Last year, Gartner found that robotic process automation (RPA) is the fastest growing category in enterprise software. So perhaps it shouldn’t come as a surprise that UiPath, a leading startup in the space, announced a $225 million Series E today on an eye-popping $10.2 billion valuation.
Alkeon Capital led the round with help from Accel, Coatue, Dragoneer, IVP, Madrona Venture Group, Sequoia Capital, Tencent, Tiger Global, Wellington and T. Rowe Price Associates, Inc. Today’s investment brings the total raised to $1.202 billion, according to the company.
It’s worth noting that the presence of institutional investors like Wellington is often a signal that a company could be thinking about going public at some point. CFO Ashim Gupta didn’t shy away from a future IPO, saying that co-founder and CEO Daniel Dines has discussed the idea in recent months and what it would take to become a public company.
“We’re evaluating the market conditions and I wouldn’t say this to be vague, but we haven’t chosen a day that says on this day we’re going public.
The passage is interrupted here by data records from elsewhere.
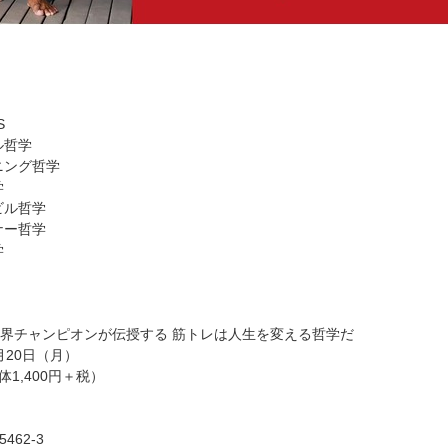
S
ル哲学
ニング哲学
学
ビル哲学
ナー哲学
学
界チャンピオンが伝授する 筋トレは人生を変える哲学だ
月20日（月）
体1,400円＋税）
5462-3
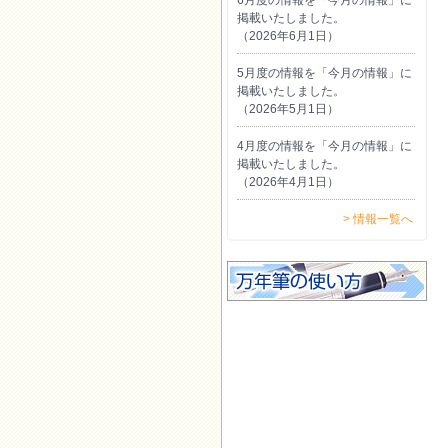
掲載いたしました。
（2026年6月1日）
5月度の情報を「今月の情報」に
掲載いたしました。
（2026年5月1日）
4月度の情報を「今月の情報」に
掲載いたしました。
（2026年4月1日）
> 情報一覧へ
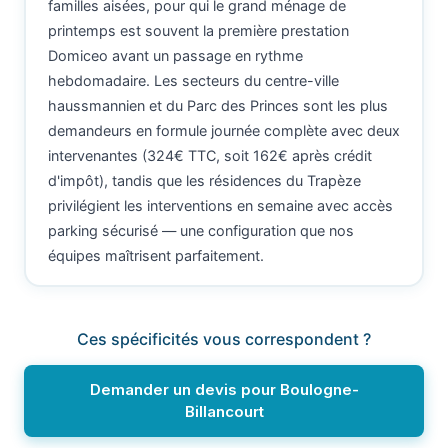
familles aisées, pour qui le grand ménage de
printemps est souvent la première prestation
Domiceo avant un passage en rythme
hebdomadaire. Les secteurs du centre-ville
haussmannien et du Parc des Princes sont les plus
demandeurs en formule journée complète avec deux
intervenantes (324€ TTC, soit 162€ après crédit
d'impôt), tandis que les résidences du Trapèze
privilégient les interventions en semaine avec accès
parking sécurisé — une configuration que nos
équipes maîtrisent parfaitement.
Ces spécificités vous correspondent ?
Demander un devis pour Boulogne-
Billancourt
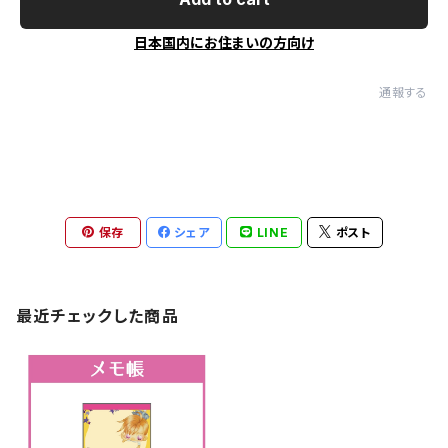
日本国内にお住まいの方向け
通報する
保存
シェア
LINE
ポスト
最近チェックした商品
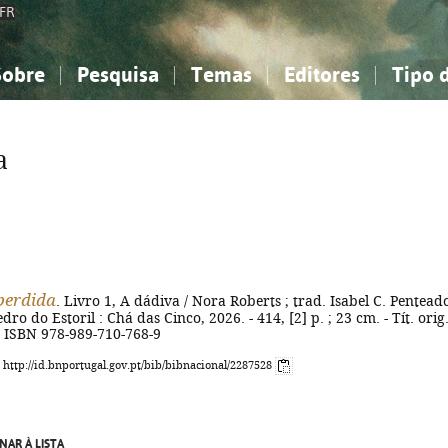
FR
Sobre
Pesquisa
Temas
Editores
Tipo 
obre a Bibliografia Nacional
imples
onhecimento, Informação...
onhecimento, Informação...
Combinada
A minha lista
Como utilizar
Filosofia, psicologia...
Filosofia, psicologia...
Perguntas frequente
a
iências sociais...
iências sociais...
Ciências exatas e naturais...
Ciências exatas e naturais...
rte, desporto...
rte, desporto...
Literatura, linguística...
Literatura, linguística...
perdida
. Livro 1, A dádiva / Nora Roberts ; trad. Isabel C. Penteado
edro do Estoril : Chá das Cinco, 2026. - 414, [2] p. ; 23 cm. - Tít. orig.
- ISBN 978-989-710-768-9
: http://id.bnportugal.gov.pt/bib/bibnacional/2287528
NAR À LISTA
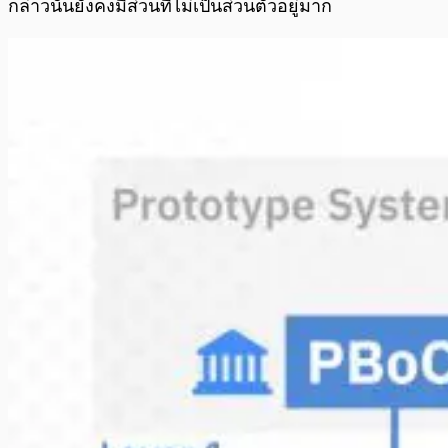
กล่าวนั้นยังคงมีส่วนที่ไม่เป็นส่วนตัวอยู่มาก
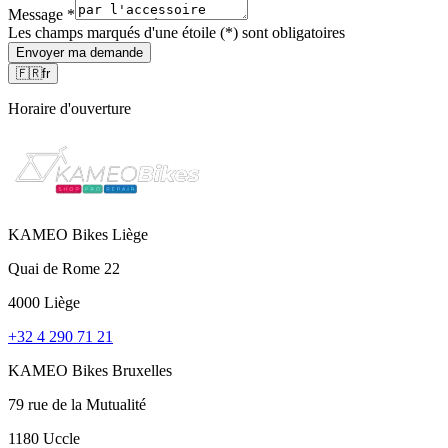
Message
*
Les champs marqués d'une étoile (*) sont obligatoires
Envoyer ma demande
🇫🇷
fr
Horaire d'ouverture
KAMEO Bikes Liège
Quai de Rome 22
4000 Liège
+32 4 290 71 21
KAMEO Bikes Bruxelles
79 rue de la Mutualité
1180 Uccle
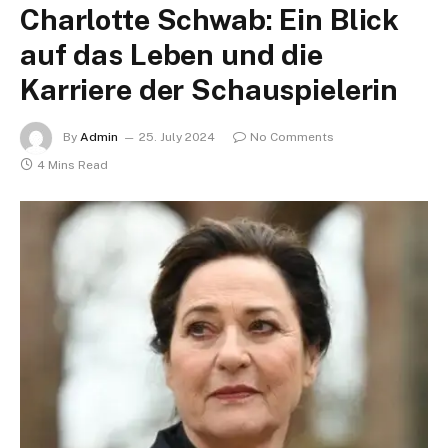
Charlotte Schwab: Ein Blick
auf das Leben und die
Karriere der Schauspielerin
By
Admin
25. July 2024
No Comments
4 Mins Read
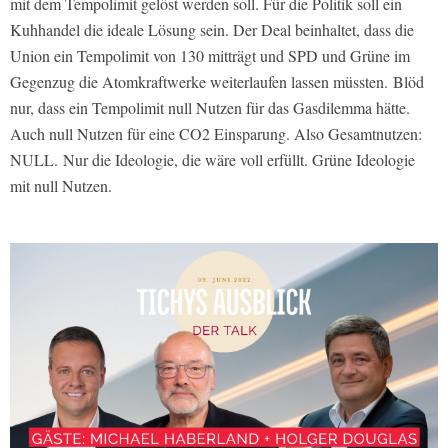
mit dem Tempolimit gelöst werden soll. Für die Politik soll ein
Kuhhandel die ideale Lösung sein. Der Deal beinhaltet, dass die
Union ein Tempolimit von 130 mitträgt und SPD und Grüne im
Gegenzug die Atomkraftwerke weiterlaufen lassen müssten. Blöd
nur, dass ein Tempolimit null Nutzen für das Gasdilemma hätte.
Auch null Nutzen für eine CO2 Einsparung. Also Gesamtnutzen:
NULL. Nur die Ideologie, die wäre voll erfüllt. Grüne Ideologie
mit null Nutzen.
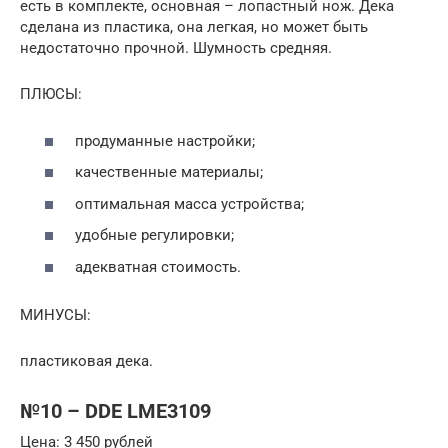
есть в комплекте, основная – лопастный нож. Дека
сделана из пластика, она легкая, но может быть
недостаточно прочной. Шумность средняя.
ПЛЮСЫ:
продуманные настройки;
качественные материалы;
оптимальная масса устройства;
удобные регулировки;
адекватная стоимость.
МИНУСЫ:
пластиковая дека.
№10 – DDE LME3109
Цена: 3 450 рублей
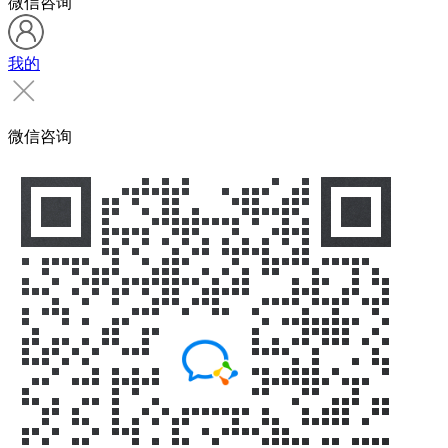
微信咨询
我的
微信咨询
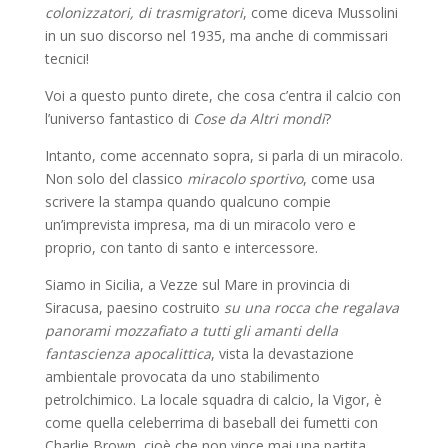
colonizzatori, di trasmigratori
, come diceva Mussolini
in un suo discorso nel 1935, ma anche di commissari
tecnici!
Voi a questo punto direte, che cosa c’entra il calcio con
l’universo fantastico di
Cose da Altri mondi
?
Intanto, come accennato sopra, si parla di un miracolo.
Non solo del classico
miracolo sportivo
, come usa
scrivere la stampa quando qualcuno compie
un’imprevista impresa, ma di un miracolo vero e
proprio, con tanto di santo e intercessore.
Siamo in Sicilia, a Vezze sul Mare in provincia di
Siracusa, paesino costruito
su una rocca che regalava
panorami mozzafiato a tutti gli amanti della
fantascienza apocalittica
, vista la devastazione
ambientale provocata da uno stabilimento
petrolchimico. La locale squadra di calcio, la Vigor, è
come quella celeberrima di baseball dei fumetti con
Charlie Brown, cioè che non vince mai una partita.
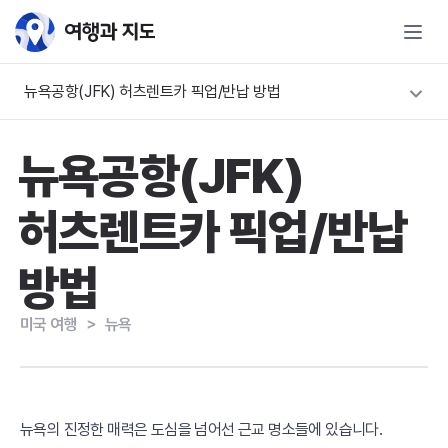
뉴욕공항(JFK) 허츠렌트카 픽업/반납 방법
뉴욕공항(JFK)
허츠렌트카 픽업/반납
방법
미국 여행
＞
뉴욕
뉴욕의 진정한 매력은 도심을 넘어선 근교 명소들에 있습니다.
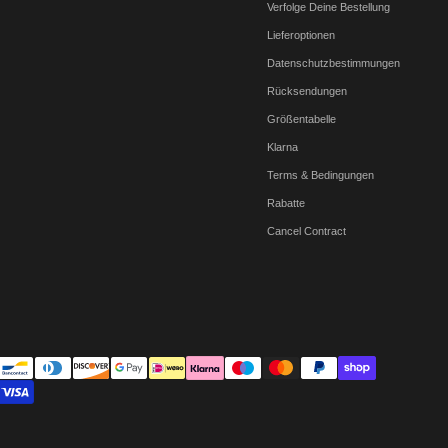
Verfolge Deine Bestellung
Lieferoptionen
Datenschutzbestimmungen
Rücksendungen
Größentabelle
Klarna
Terms & Bedingungen
Rabatte
Cancel Contract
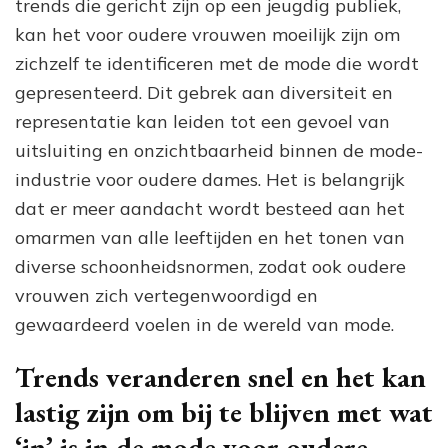
trends die gericht zijn op een jeugdig publiek,
kan het voor oudere vrouwen moeilijk zijn om
zichzelf te identificeren met de mode die wordt
gepresenteerd. Dit gebrek aan diversiteit en
representatie kan leiden tot een gevoel van
uitsluiting en onzichtbaarheid binnen de mode-
industrie voor oudere dames. Het is belangrijk
dat er meer aandacht wordt besteed aan het
omarmen van alle leeftijden en het tonen van
diverse schoonheidsnormen, zodat ook oudere
vrouwen zich vertegenwoordigd en
gewaardeerd voelen in de wereld van mode.
Trends veranderen snel en het kan
lastig zijn om bij te blijven met wat
‘in’ is in de mode voor oudere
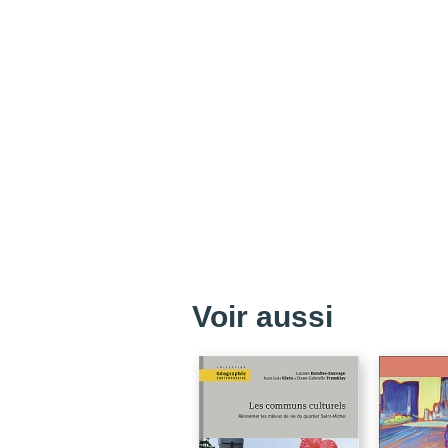
Voir aussi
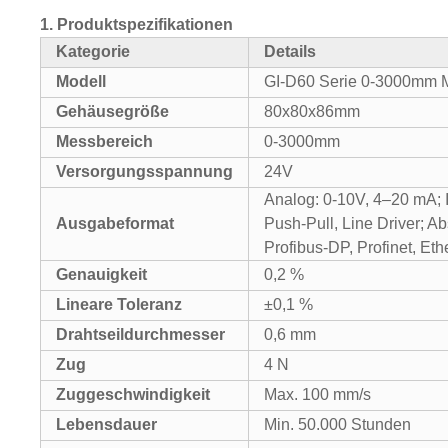
1.
Produktspezifikationen
Kategorie
Details
Modell
GI-D60 Serie 0-3000mm M
Gehäusegröße
80x80x86mm
Messbereich
0-3000mm
Versorgungsspannung
24V
Analog: 0-10V, 4–20 mA; 
Ausgabeformat
Push-Pull, Line Driver; A
Profibus-DP, Profinet, Eth
Genauigkeit
0,2 %
Lineare Toleranz
±0,1 %
Drahtseildurchmesser
0,6 mm
Zug
4 N
Zuggeschwindigkeit
Max. 100 mm/s
Lebensdauer
Min. 50.000 Stunden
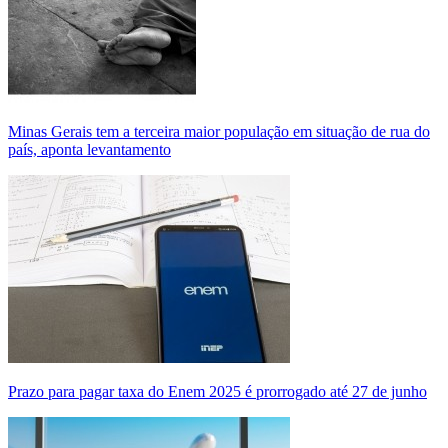
Minas Gerais tem a terceira maior população em situação de rua do
país, aponta levantamento
Prazo para pagar taxa do Enem 2025 é prorrogado até 27 de junho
We’re really in the mindset that says we should be prepared when the market is ready, and I wouldn’t be surprised if that’s in the next 12-18 months,” he said.
One of the factors that’s attracting so much investor interest is its growth rate, which Gupta says is continuing on an upward trajectory, even during the pandemic as companies look for ways to automate. In fact, he reports that recurring revenue has grown from $100 million to $400 million over the last 24 months.
RPA helps companies add a level of automation to manual legacy processes, bringing modernization without having to throw out existing systems. This approach appeals to a lot of companies not willing to rip and replace to get some of the advantages of digital transformation. The pandemic has only served to push this kind of technology to the forefront as companies look for ways to automate more quickly.
The company raised some eyebrows in the fall when it announced it was laying off 400 employees just six months after raising $568 million on a $7 billion valuation, but Gupta said that the layoffs represented a kind of reset for the company after it had grown rapidly in the prior two years.
“From 2017 to 2019, we invested in a lot of different areas. I think in October, the way we thought about it was, we really started taking a pause as we became more confident in our strategy, and we reassessed areas that we wanted to cut back on, and that drove those layoff decisions in October.
As for why the startup needs all that cash, Gupta says in a growing market, it is spending to grab as much market share as it can and that takes a lot of investment. Plus, it can’t hurt to have plenty of money in the bank as a hedge against economic uncertainty during the pandemic. Gupta notes that UiPath could also be looking at strategic acquisitions in the months ahead to fill in holes in the product roadmap more rapidly.
While the company doesn’t expect to go through the kind of growth it went through in 2017 and 2018, it will continue to hire, and Gupta says the leadership team is committed to building a diverse team at all levels of the organization. “We want to have the best people, but we really do believe that having the best people and the best team means that diversity has to be a part of that,” he said.
The company was founded in 2005 in Bucharest, outsourcing automation libraries and software. In 2015, it began the pivot to RPA and has been growing in leaps and bounds ever since. When we spoke to the startup in September 2018 around its $225 million Series C investment (which eventually ballooned to $265 million), it had 1,800 customers. Today it has 7,000 and is growing.